---- Data excerpts
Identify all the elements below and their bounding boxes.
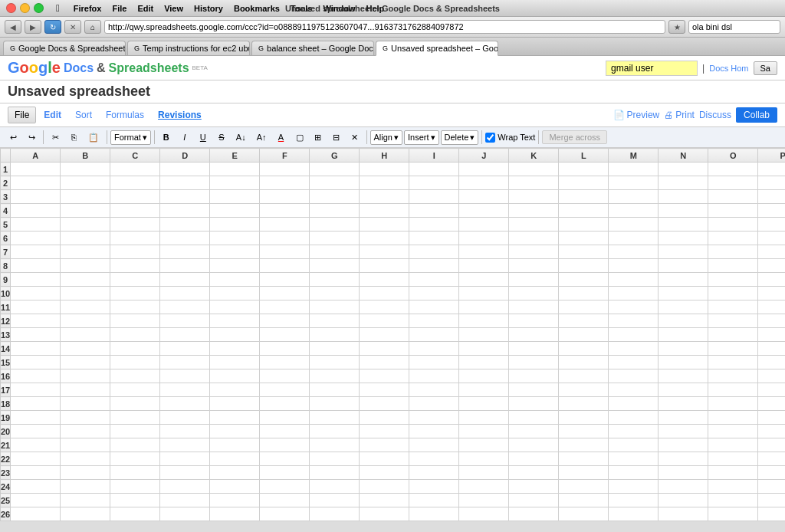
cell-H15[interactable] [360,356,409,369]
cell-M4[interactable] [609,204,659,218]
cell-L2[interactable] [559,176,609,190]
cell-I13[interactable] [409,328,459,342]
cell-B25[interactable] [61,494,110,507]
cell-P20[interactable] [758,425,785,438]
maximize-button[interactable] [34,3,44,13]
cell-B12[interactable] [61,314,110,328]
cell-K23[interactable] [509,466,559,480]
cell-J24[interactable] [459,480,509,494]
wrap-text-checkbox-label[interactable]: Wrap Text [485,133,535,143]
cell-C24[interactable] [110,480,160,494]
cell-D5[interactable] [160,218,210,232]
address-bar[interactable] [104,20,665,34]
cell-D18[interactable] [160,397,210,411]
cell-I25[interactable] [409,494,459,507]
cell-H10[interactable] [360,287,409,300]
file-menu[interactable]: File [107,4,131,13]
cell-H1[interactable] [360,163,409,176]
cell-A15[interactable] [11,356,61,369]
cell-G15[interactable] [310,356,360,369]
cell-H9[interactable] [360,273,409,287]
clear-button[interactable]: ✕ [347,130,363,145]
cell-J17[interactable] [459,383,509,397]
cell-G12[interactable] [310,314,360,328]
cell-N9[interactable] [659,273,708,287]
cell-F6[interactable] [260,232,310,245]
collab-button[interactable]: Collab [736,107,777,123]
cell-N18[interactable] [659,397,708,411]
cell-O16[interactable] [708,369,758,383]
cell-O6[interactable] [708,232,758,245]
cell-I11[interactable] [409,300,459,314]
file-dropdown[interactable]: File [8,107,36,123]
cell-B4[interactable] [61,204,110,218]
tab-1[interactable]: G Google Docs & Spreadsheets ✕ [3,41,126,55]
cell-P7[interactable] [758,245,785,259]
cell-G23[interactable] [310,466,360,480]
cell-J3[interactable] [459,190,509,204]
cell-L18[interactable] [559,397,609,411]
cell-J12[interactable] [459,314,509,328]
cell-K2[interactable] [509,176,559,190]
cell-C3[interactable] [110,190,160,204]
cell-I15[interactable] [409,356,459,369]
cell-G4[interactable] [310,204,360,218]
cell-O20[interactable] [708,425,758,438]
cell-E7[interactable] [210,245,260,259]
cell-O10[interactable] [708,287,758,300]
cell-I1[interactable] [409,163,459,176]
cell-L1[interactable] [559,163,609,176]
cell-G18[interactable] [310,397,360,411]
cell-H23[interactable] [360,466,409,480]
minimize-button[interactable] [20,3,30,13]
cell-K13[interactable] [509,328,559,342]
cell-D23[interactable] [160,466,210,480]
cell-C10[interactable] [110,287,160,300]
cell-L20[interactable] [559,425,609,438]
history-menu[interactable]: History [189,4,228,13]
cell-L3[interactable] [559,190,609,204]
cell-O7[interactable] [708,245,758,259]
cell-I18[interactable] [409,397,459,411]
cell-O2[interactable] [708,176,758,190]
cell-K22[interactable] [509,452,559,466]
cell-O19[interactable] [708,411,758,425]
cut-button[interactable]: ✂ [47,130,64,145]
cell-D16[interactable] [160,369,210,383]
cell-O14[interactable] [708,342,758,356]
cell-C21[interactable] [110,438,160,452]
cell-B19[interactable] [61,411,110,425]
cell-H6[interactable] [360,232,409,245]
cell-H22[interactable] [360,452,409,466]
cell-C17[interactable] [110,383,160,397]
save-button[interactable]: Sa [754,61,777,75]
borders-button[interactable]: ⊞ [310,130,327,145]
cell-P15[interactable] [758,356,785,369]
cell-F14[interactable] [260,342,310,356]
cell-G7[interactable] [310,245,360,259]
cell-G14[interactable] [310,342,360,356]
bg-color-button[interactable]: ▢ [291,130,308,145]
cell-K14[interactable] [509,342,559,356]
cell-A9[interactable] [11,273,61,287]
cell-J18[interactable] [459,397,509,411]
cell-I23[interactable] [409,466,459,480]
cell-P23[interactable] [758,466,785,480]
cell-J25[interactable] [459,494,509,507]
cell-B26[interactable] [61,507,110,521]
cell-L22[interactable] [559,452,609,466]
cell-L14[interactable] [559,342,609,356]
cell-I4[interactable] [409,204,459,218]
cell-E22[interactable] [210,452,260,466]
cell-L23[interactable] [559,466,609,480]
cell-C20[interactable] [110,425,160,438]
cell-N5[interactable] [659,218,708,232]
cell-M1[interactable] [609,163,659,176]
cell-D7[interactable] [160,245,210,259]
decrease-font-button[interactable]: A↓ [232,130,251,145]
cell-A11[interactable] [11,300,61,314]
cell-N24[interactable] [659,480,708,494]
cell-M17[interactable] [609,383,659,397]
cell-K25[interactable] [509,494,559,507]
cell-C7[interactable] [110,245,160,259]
--------
= Activity =
Set the records down again word for word; the pictures stay out.

= Expected output =
Identify all the elements below and their bounding boxes.
cell-H15[interactable] [360,356,409,369]
cell-M4[interactable] [609,204,659,218]
cell-L2[interactable] [559,176,609,190]
cell-I13[interactable] [409,328,459,342]
cell-B25[interactable] [61,494,110,507]
cell-P20[interactable] [758,425,785,438]
maximize-button[interactable] [34,3,44,13]
cell-B12[interactable] [61,314,110,328]
cell-K23[interactable] [509,466,559,480]
cell-J24[interactable] [459,480,509,494]
wrap-text-checkbox-label[interactable]: Wrap Text [485,133,535,143]
cell-C24[interactable] [110,480,160,494]
cell-D5[interactable] [160,218,210,232]
address-bar[interactable] [104,20,665,34]
cell-D18[interactable] [160,397,210,411]
cell-I25[interactable] [409,494,459,507]
cell-H10[interactable] [360,287,409,300]
file-menu[interactable]: File [107,4,131,13]
cell-H1[interactable] [360,163,409,176]
cell-A15[interactable] [11,356,61,369]
cell-G15[interactable] [310,356,360,369]
cell-H9[interactable] [360,273,409,287]
clear-button[interactable]: ✕ [347,130,363,145]
cell-J17[interactable] [459,383,509,397]
cell-G12[interactable] [310,314,360,328]
cell-N9[interactable] [659,273,708,287]
cell-F6[interactable] [260,232,310,245]
collab-button[interactable]: Collab [736,107,777,123]
cell-N18[interactable] [659,397,708,411]
cell-O16[interactable] [708,369,758,383]
cell-O6[interactable] [708,232,758,245]
cell-I11[interactable] [409,300,459,314]
file-dropdown[interactable]: File [8,107,36,123]
cell-B4[interactable] [61,204,110,218]
tab-1[interactable]: G Google Docs & Spreadsheets ✕ [3,41,126,55]
cell-P7[interactable] [758,245,785,259]
cell-G23[interactable] [310,466,360,480]
cell-J3[interactable] [459,190,509,204]
cell-L18[interactable] [559,397,609,411]
cell-J12[interactable] [459,314,509,328]
cell-K2[interactable] [509,176,559,190]
cell-C3[interactable] [110,190,160,204]
cell-I15[interactable] [409,356,459,369]
cell-G4[interactable] [310,204,360,218]
cell-O20[interactable] [708,425,758,438]
cell-E7[interactable] [210,245,260,259]
cell-O10[interactable] [708,287,758,300]
cell-I1[interactable] [409,163,459,176]
cell-L1[interactable] [559,163,609,176]
cell-G18[interactable] [310,397,360,411]
cell-H23[interactable] [360,466,409,480]
minimize-button[interactable] [20,3,30,13]
cell-K13[interactable] [509,328,559,342]
cell-D23[interactable] [160,466,210,480]
cell-C10[interactable] [110,287,160,300]
cell-L20[interactable] [559,425,609,438]
history-menu[interactable]: History [189,4,228,13]
cell-L3[interactable] [559,190,609,204]
cell-O7[interactable] [708,245,758,259]
cell-I18[interactable] [409,397,459,411]
cell-O2[interactable] [708,176,758,190]
cell-K22[interactable] [509,452,559,466]
cell-O19[interactable] [708,411,758,425]
cut-button[interactable]: ✂ [47,130,64,145]
cell-D16[interactable] [160,369,210,383]
cell-O14[interactable] [708,342,758,356]
cell-C21[interactable] [110,438,160,452]
cell-B19[interactable] [61,411,110,425]
cell-H6[interactable] [360,232,409,245]
cell-H22[interactable] [360,452,409,466]
cell-C17[interactable] [110,383,160,397]
save-button[interactable]: Sa [754,61,777,75]
borders-button[interactable]: ⊞ [310,130,327,145]
cell-P15[interactable] [758,356,785,369]
cell-F14[interactable] [260,342,310,356]
cell-G7[interactable] [310,245,360,259]
cell-G14[interactable] [310,342,360,356]
bg-color-button[interactable]: ▢ [291,130,308,145]
cell-K14[interactable] [509,342,559,356]
cell-A9[interactable] [11,273,61,287]
cell-J18[interactable] [459,397,509,411]
cell-I23[interactable] [409,466,459,480]
cell-P23[interactable] [758,466,785,480]
cell-J25[interactable] [459,494,509,507]
cell-B26[interactable] [61,507,110,521]
cell-L22[interactable] [559,452,609,466]
cell-L14[interactable] [559,342,609,356]
cell-I4[interactable] [409,204,459,218]
cell-E22[interactable] [210,452,260,466]
cell-L23[interactable] [559,466,609,480]
cell-C20[interactable] [110,425,160,438]
cell-N5[interactable] [659,218,708,232]
cell-M1[interactable] [609,163,659,176]
cell-D7[interactable] [160,245,210,259]
decrease-font-button[interactable]: A↓ [232,130,251,145]
cell-A11[interactable] [11,300,61,314]
cell-N24[interactable] [659,480,708,494]
cell-M17[interactable] [609,383,659,397]
cell-K25[interactable] [509,494,559,507]
cell-C7[interactable] [110,245,160,259]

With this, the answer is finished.